Plaintiff TCF Banking and Savings, P.A. (TCF) is a stock savings and loan association chartered under federal law with a place of business in Minnesota. Defendant Arthur Young & Co. is a professional partnership of certified public accountants. In August 1984 TCF was asked by Midwest Federal Savings & Loan Association (Midwest) to participate in a $16.9 million loan to Lewis Farris, Jr. and Clint Murchison, Jr. The sole security for the loan was stock owned by Farris and Murchison in Nevada National Bancorporation (NNBC), a one-bank holding company. Prior to agreeing to participate in the loan, TCF obtained the 1983 annual report of NNBC. The report "included a consolidated balance sheet, consolidated statements of operations, stockholders' equity, and changes in financial positions," and incorporated financial information of the Nevada National Bank (NNB), a wholly-owned subsidiary of NNBC. Complaint par. 13. Defendant Arthur Young prepared the 1983 annual report together with accompanying notes and an audit report.

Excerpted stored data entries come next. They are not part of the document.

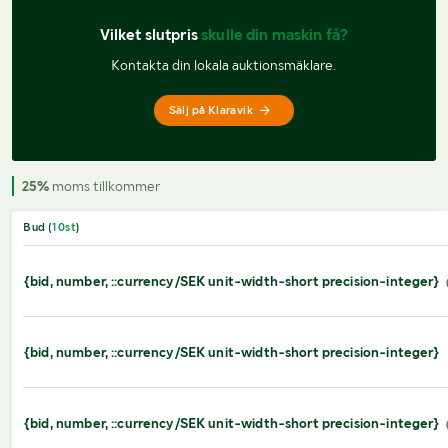
Vilket slutpris 
skulle din maskin få?
Kontakta din lokala auktionsmäklare.
Sälj på Klaravik
25%
moms tillkommer
Bud (
10
st
)
{bid, number, ::currency/SEK unit-width-short precision-integer}
{bid, number, ::currency/SEK unit-width-short precision-integer}
{bid, number, ::currency/SEK unit-width-short precision-integer}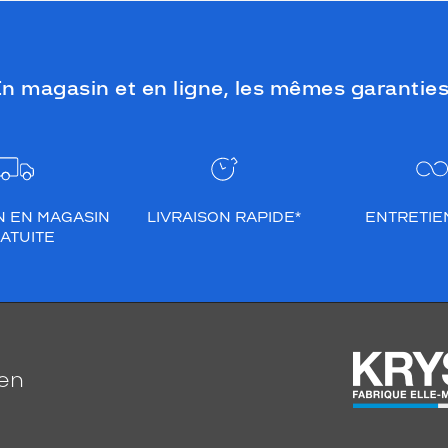
n magasin et en ligne, les mêmes garanties
N EN MAGASIN
LIVRAISON RAPIDE*
ENTRETIEN
ATUITE
ien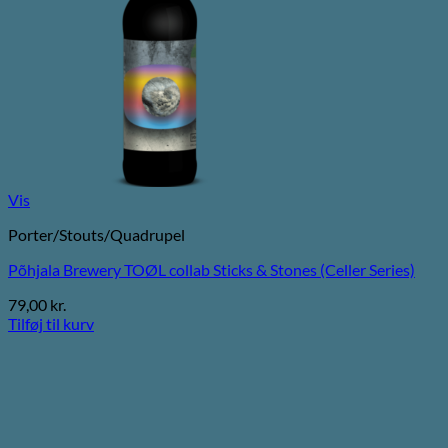
Vis
Porter/Stouts/Quadrupel
Põhjala Brewery TOØL collab Sticks & Stones (Celler Series)
79,00
kr.
Tilføj til kurv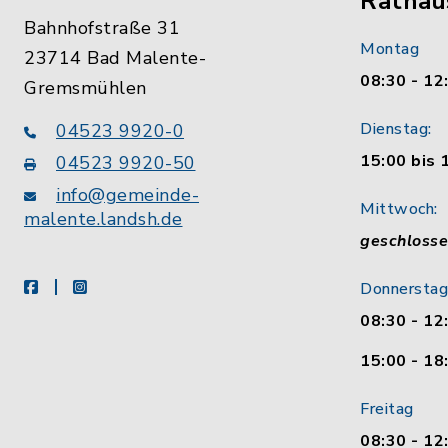
Rathau
Bahnhofstraße 31
Montag
23714 Bad Malente-
08:30 - 12
Gremsmühlen
Dienstag:
04523 9920-0
15:00 bis 
04523 9920-50
info@gemeinde-
Mittwoch:
malente.landsh.de
geschloss
facebook
instagram
Donnerstag
08:30 - 12
15:00 - 18
Freitag
08:30 - 12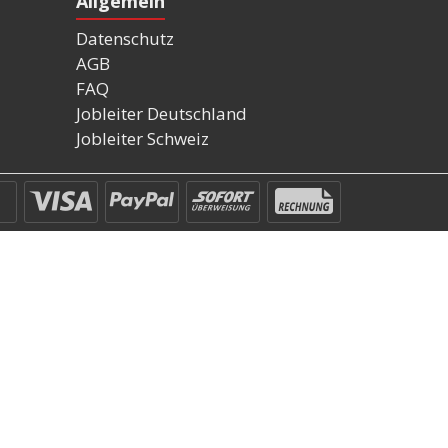
Allgemein
Datenschutz
AGB
FAQ
Jobleiter Deutschland
Jobleiter Schweiz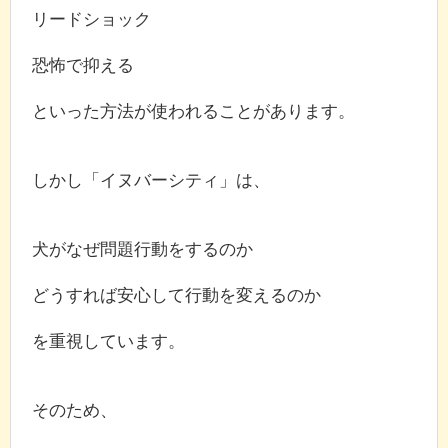
リードショック
恐怖で抑える
といった方法が使われることがあります。
しかし「イヌバーシティ」は、
犬がなぜ問題行動をするのか
どうすれば安心して行動を変えるのか
を重視しています。
そのため、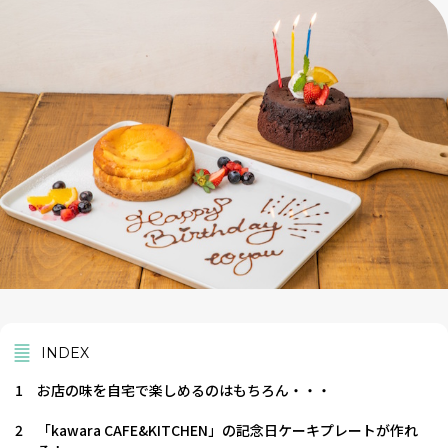
INDEX
1
お店の味を自宅で楽しめるのはもちろん・・・
2
「kawara CAFE&KITCHEN」の記念日ケーキプレートが作れ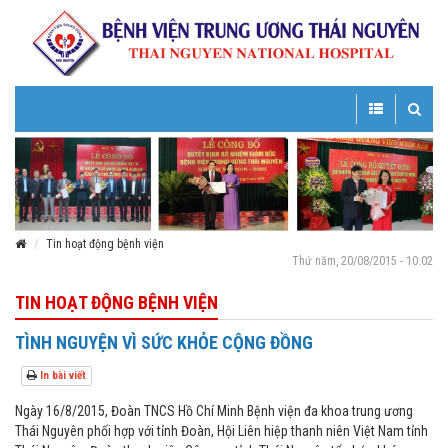
Toggle
Toggle
navigation
navigatio
Tin hoạt động bệnh viện
Thứ năm, 20/08/2015 - 10:02
TIN HOẠT ĐỘNG BỆNH VIỆN
TÌNH NGUYỆN VÌ SỨC KHỎE CỘNG ĐỒNG
In bài viết
Ngày 16/8/2015, Đoàn TNCS Hồ Chí Minh Bệnh viện đa khoa trung ương
Thái Nguyên phối hợp với tỉnh Đoàn, Hội Liên hiệp thanh niên Việt Nam tỉnh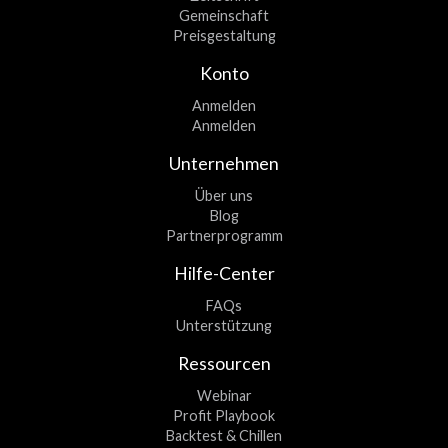
Gemeinschaft
Preisgestaltung
Konto
Anmelden
Anmelden
Unternehmen
Über uns
Blog
Partnerprogramm
Hilfe-Center
FAQs
Unterstützung
Ressourcen
Webinar
Profit Playbook
Backtest & Chillen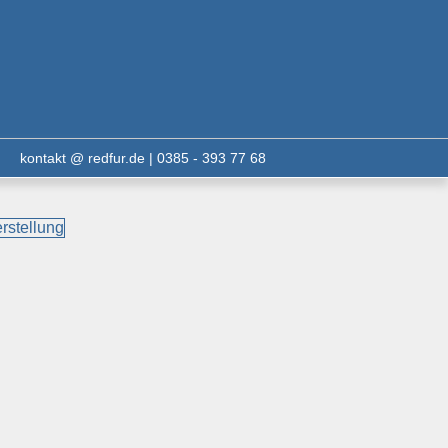
kontakt @ redfur.de | 0385 - 393 77 68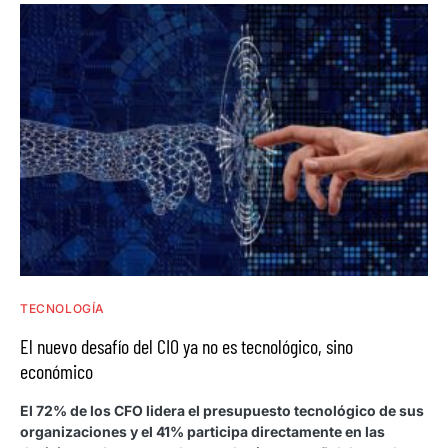
TECNOLOGÍA
El nuevo desafío del CIO ya no es tecnológico, sino
económico
El 72% de los CFO lidera el presupuesto tecnológico de sus
organizaciones y el 41% participa directamente en las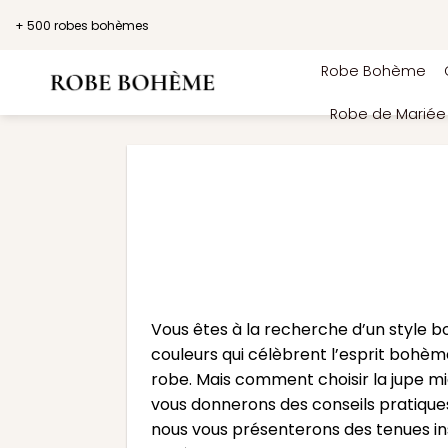
Passer
+ 500 robes bohèmes
au
contenu
Robe Bohème
Robe de Marié
Vous êtes à la recherche d’un style b
couleurs qui célèbrent l’esprit bohè
robe. Mais comment choisir la jupe mi
vous donnerons des conseils pratiques 
nous vous présenterons des tenues ins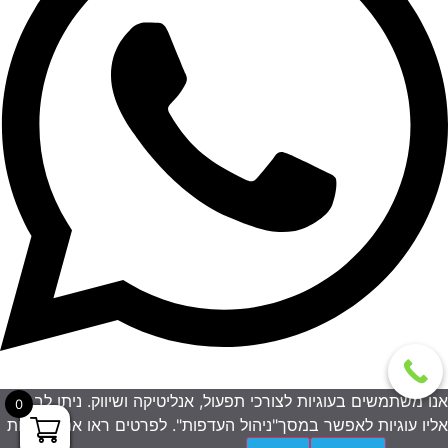
אנו משתמשים בעוגיות לצורכי תפעול, אנליטיקה ושיווק. ניתן לבחור
0
אליו עוגיות לאפשר במסך"ניהול העדפות". לפרטים ראו את מדיניות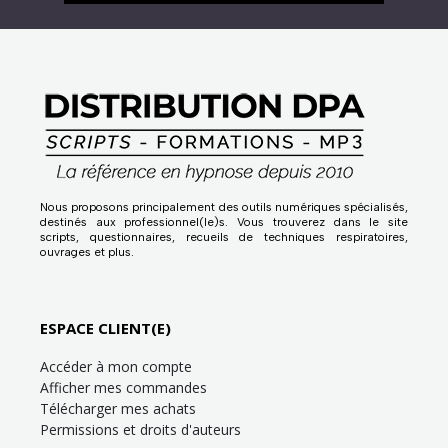
Nous proposons principalement des outils numériques spécialisés,
destinés aux professionnel(le)s. Vous trouverez dans le site
scripts, questionnaires, recueils de techniques respiratoires,
ouvrages et plus.
ESPACE CLIENT(E)
Accéder à mon compte
Afficher mes commandes
Télécharger mes achats
Permissions et droits d'auteurs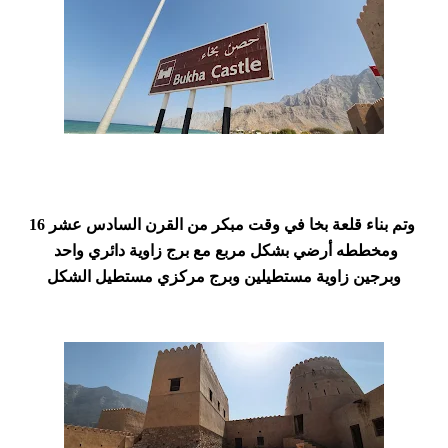
وتم بناء قلعة بخا في وقت مبكر من القرن السادس عشر 16
ومخططه أرضي بشكل مربع مع برج زاوية دائري واحد
وبرجين زاوية مستطيلين وبرج مركزي مستطيل الشكل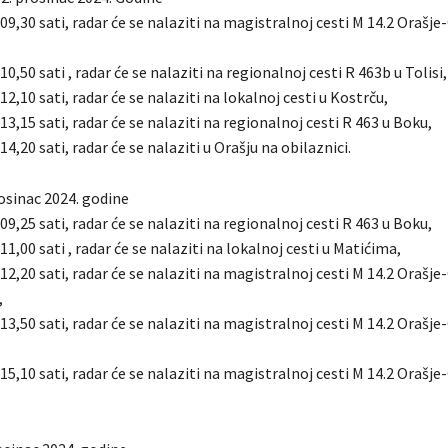
 09,30 sati, radar će se nalaziti na magistralnoj cesti M 14.2 Orašje
10,50 sati , radar će se nalaziti na regionalnoj cesti R 463b u Tolisi,
12,10 sati, radar će se nalaziti na lokalnoj cesti u Kostrču,
 13,15 sati, radar će se nalaziti na regionalnoj cesti R 463 u Boku,
14,20 sati, radar će se nalaziti u Orašju na obilaznici.
osinac 2024. godine
 09,25 sati, radar će se nalaziti na regionalnoj cesti R 463 u Boku,
 11,00 sati , radar će se nalaziti na lokalnoj cesti u Matićima,
 12,20 sati, radar će se nalaziti na magistralnoj cesti M 14.2 Orašje
,
 13,50 sati, radar će se nalaziti na magistralnoj cesti M 14.2 Orašje
 15,10 sati, radar će se nalaziti na magistralnoj cesti M 14.2 Orašje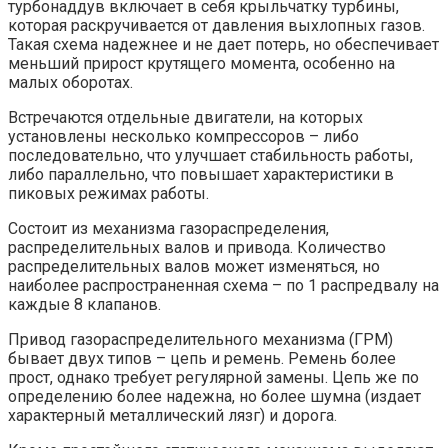
турбонаддув включает в себя крыльчатку турбины,
которая раскручивается от давления выхлопных газов.
Такая схема надежнее и не дает потерь, но обеспечивает
меньший прирост крутящего момента, особенно на
малых оборотах.
Встречаются отдельные двигатели, на которых
установлены несколько компрессоров – либо
последовательно, что улучшает стабильность работы,
либо параллельно, что повышает характеристики в
пиковых режимах работы.
Состоит из механизма газораспределения,
распределительных валов и привода. Количество
распределительных валов может изменяться, но
наиболее распространенная схема – по 1 распредвалу на
каждые 8 клапанов.
Привод газораспределительного механизма (ГРМ)
бывает двух типов – цепь и ремень. Ремень более
прост, однако требует регулярной замены. Цепь же по
определению более надежна, но более шумна (издает
характерный металлический лязг) и дорога.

Complaint par. 14. TCF alleges it relied on the materials prepared by Arthur Young in deciding to participate in the Farris-Murchison loan agreement. Complaint par. 12.

On September 14, 1984 TCF extended credit in the amount of $11.4 million to Farris and Murchison; Midwest advanced an additional $5.5 million. Farris pledged 810,314 shares of NNBC stock as collateral for the entire loan and Murchison pledged an additional 732,242 shares. Under the terms of the loan agreement the principal was payable upon demand and interest was due quarterly. By December 31, 1984 Farris and Murchison were in default because of their failure to pay interest. Complaint par. 18. However, TCF and Midwest apparently attempted to work out a new payment schedule and did not immediately foreclose on the stock. When the work-out negotiations failed, they foreclosed.

At a private sale on March 25, 1986 TCF and Midwest purchased1 the 810,314 shares pledged by Farris at a per-share price of $11.11 for a total purchase price of $9,002,589. On April 18, 1986 at a second private sale they purchased the 732,242 shares of NNBC stock pledged by Murchison also at $11.11 per share, for a total price of $8,135,209. TCF contends the purchase price of $11.11 per share was determined in reliance on the 1983 and 1984 annual reports of NNBC which were again prepared by defendant. Complaint par. 23. TCF and Midwest applied the combined purchase price of the stock to the outstanding amount of the loan obligation, resulting in cancellation of the principal indebtedness but leaving an amount of $2,470,356 due and owing as interest. In June 1987 TCF and Midwest sold the stock they had foreclosed upon at a price of $7.04 per share, for a total amount of $10,859,594, a loss of $6,278,117 from the original foreclosure price. TCF alleges that after April 1986 it learned that the 1983, 1984 and 1985 annual reports of NNBC were all materially misleading. This litigation ensued.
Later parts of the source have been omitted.